The Bridge-World of Gregory Frost

October 31, 2011

There was a time when I read a lot of science fiction. I think of that period as physical adolescence, as distinguished from the mental adolescence which, as an American male, I have the constitutional right to prolong until my eighties at least.

My physical teens were a long time ago, not quite as far back as Mary Shelley or Jules Verne, but before Dune, before Le Guin. It was the tail end of what’s now considered the golden age of science fiction, dominated by Asimov and Heinlein. Asimov’s Mule became such an unforgettable malignancy that he appeared in my novel The Shame of What We Are.

Today, as a slowly maturing adolescent reader, I value realistic situations, complex characters, and a plot pertinent to current life on earth. These are not the staples of much science fiction or its twin, science fantasy. And yet I dip into the genre now and again, drawn back by the power of the best practitioners to imagine an alternative universe that obliquely and often savagely references our own.

Shadowbridge CoverThese meditations are prompted by my recent reading of Gregory Frost’s Shadowbridge, the first of a pair of novels positing a world of huge, perhaps endless bridges, one linking to another over a giant sea, with only occasional bits of solid land below. Most of the humans and humanoids live on one span or another and know of other spans only by rumor and legend. Underclasses, barely acknowledged, scrape out a squalid existence in the infrastructure beneath the bridges. Though the spans must have been built by great engineers, their origin is shrouded in creation myths. Social customs and government vary chaotically from span to span. Enigmatic threats abound.

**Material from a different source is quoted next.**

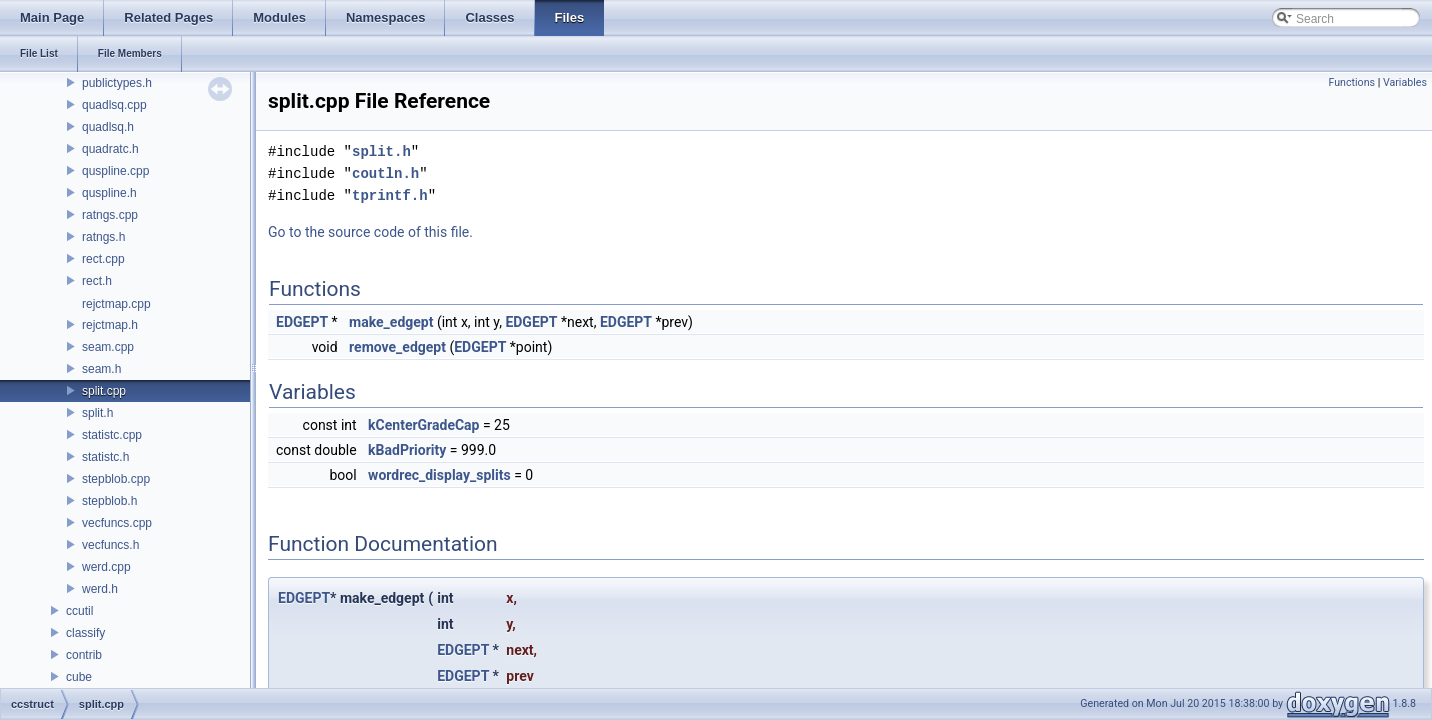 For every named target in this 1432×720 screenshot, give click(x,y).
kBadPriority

So far, without having read the sequel, Lord Tophet, I can’t say I’m captivated by the characters, who seem strongly bound to archetypes. For my taste, too, the tale dips overmuch into the fantasy side of the genre, with multiple kinds of magic, talking snakes, a malevolent elf, a trickster fox, and an ambient medievalism.

But the image of this bridge-world haunts me, a fascinating nightmare. The cover art doesn’t begin to capture the vivid picture the author conveys. Here’s a description of one of the underworlds:

He lived neither on an island nor on land, nor even upon the water, but within the frame of a span itself. Chiseled supports and struts formed the foundation of the span, beams and cross-ties created an intricate latticework of layers between them. … Few houses beneath the bridge had roofs because there were no elements to protect anyone from—save the prying eyes of those situated above. The thick stalactitic surface of the span provided all necessary protection, and just acquiring the materials to erect walls was hard enough. In most cases divers, who lived on the lower levels, brought up the stone from the sea bottom, especially from around the piers, where the rocky ocean floor had been crushed and heaped as far down as anyone could see. It cost money to pay the divers, and more to have the stones hauled up on ropes and pulleys from layer to layer through the underspan hierarchy. Everyone knew that a stone was going to disappear here and another there as the pile of rock ascended, and if you were lucky and the pullers not too greedy, perhaps half of the original pile made the journey. It was the way of the underspan and no use railing at its unfairness; it had been thus for centuries and would be thus for centuries more. What it meant, however, was that walls were not built very high, but more like boundary markers than sides of a house. Most were not even as tall as the inhabitants themselves. … Privacy was at best an untested notion.

On Halloween night, with ghouls and witches outside, this is scarier, and truer. Gotta try not to dream about it.